Berikut merupakan hasil wawancara tim Islam Bergerak, Isma Swastiningrum yang mewawancarai Ghiffar Arridho dan Raffi Arif Laksana, anggota APS di Serikat Dagang Kopi Semarang, Senin (16/11/2020). Serta Ahmad Thariq yang mewawancarai anggota APB bernama Ujang (bukan nama asli) via WhatsApp, Jumat (6/11/2020). Wawancara ini dituliskan sebagai upaya refleksi atas kondisi pendidikan dari kacamata para pelajar dan mahasiswa yang terdampak langsung oleh Omnibus Law Cipta Kerja di ranah pendidikan.
Isma Swastiningrum (IS): Bisa diceritakan terkait aksi Omnibus Law di Semarang dari APS?
Ghiffar Arridho (GA): Kalau dari APS mengikuti aksi Omnibus Law. APS ada orasi juga, menuntut hak-hak pelajar, menuntut hak-hak kita, terus, tentang masa depan kita. Kita masih pelajar, masih muda terus ada UU Omnibus Law sendiri, dan kalau aku baca, banyak merugikan, karena digampangakan investor luar masuk, perizinan dimudahkan. Kalau dari teman-teman APS, lebih dari 25 orang ikut. Lewat WA, lewat grup, kabar-kabar. Nanti ketemu di titik ini, kita berangkat bareng.
IS: Latar belakang apa yang menggerakkan APS untuk ikut demo Omnibus Law?
GA: Latar belakangnya, sistemnya itu udah simpang siur. Udah gak bener menurutku. Kan ada draft yang satunya 800-an, yang satunya 1.000-an. Terus ada yang disahin dan ada yang belum. Ini yang buat bingung. Terus aku lihat dari beberapa isinya juga, tentang tadi dipermudahkan perizinan. Aku baca-baca kalau di Asia Tenggara itu sendiri, yang ngesahin Omnibus Law itu kan kayak Filipina dan negara lain. Ada lima negara, tapi aku lupa. Menurutku kalau disahkan itu memaska. Karena menurutku juga pemikiran orang Indonesia kalau udah gini, ya gini, gak bisa diubah-ubah.
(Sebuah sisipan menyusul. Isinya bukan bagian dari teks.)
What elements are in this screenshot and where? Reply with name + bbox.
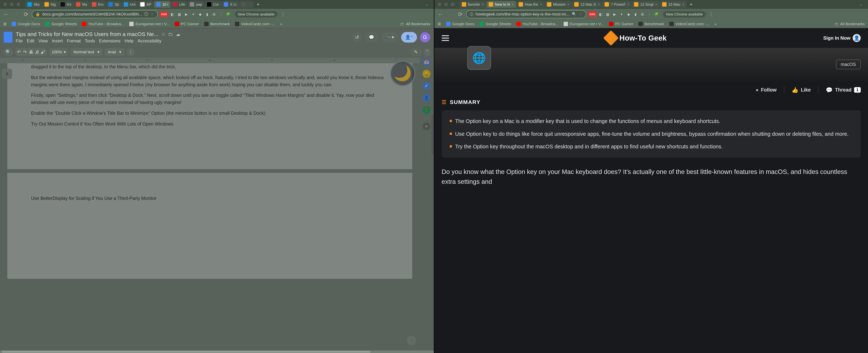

IS: Itu sempat ada pembacaan dulu gak dari internal APS terkait aksi Omnibus Law?
GA: Pembacaan, ada Mahasiswa Bergerak, aku sering ikut konsolidasi juga sama mereka yang mau ngadain aksi itu, aku ngikuti itu. Kalau selesai dan ada surat pernyataan gitu, baru aku sebar ke Aliansi Pelajar Semarang sendiri. Lalu upload pamflet itu, dan sebenarnya sebelum aksi, kita sudah edukasi tentang tuntutan-tuntutan apa yang dilaksakan di aksi. Biar kita tahu. Kadang gini, di tolak Omnibus Law kemarin, Pak Ganjar itukan mewawancarai anak pelajar itu kan. Katanya malah gak tau apa-apa. Takutnya kalau Aliansi Pelajar Semarang kena juga, sebenarnya itu juga udah ada edukasinya tentang tuntutan itu. Kita juga sudah sebar lewat IG.
IS: Kan pas aksi ada semacam pembangkangan sipil di Semarang, pagar dijebol, terjadi ricuh juga, lemparan batu, pengrusakan fasilitas umum. Gimana pendapat APS tentang vandalisme-vandalisme tadi?
GA: Itu menurutku gak sebanding dengan yang merusak hutan, dengan diperbanyaknya pertambangan. Pemerintah malah mempermasalahkan kayak yang bakar halte itu. Pemerintah bakar hutan itu biasa aja. Terus juga soal pelemparan, aku kan di situ di lokasi, itu gak semua dari pelajar atau mahasiswa. Ada intel-intel gitu yang mau merusak aksi kita. Kayak ada oknum provokator. Kayak ada tukang Gojek tapi jaketnya dibalik. Kayak provokator, pas udah selesai saat mobil komando kembali mundur, terus ada provokator. Berkata kalau dalam bahasa Jawa, “wis ngene tok iki? Wis kesel-kesel, panas-panas kok muk ngene tok, ora onok balesane?” (sudah segini saja? Sudah capek-capek, panas-panas kok cuma segini saja, tidak ada balasannya?) Itu yang membuat pelajar dan mahasiswa kayak lempar-lempar. Pas bentrok dan ada tindakan represif dari kepolisian, si oknumya malah ikut-ikut. Dia malah sabuknya itu disabet-sabetke (diputar-putarkan), aku lihat sendiri. Aku bisa bilang provokator karena aku bisa lihat sendiri.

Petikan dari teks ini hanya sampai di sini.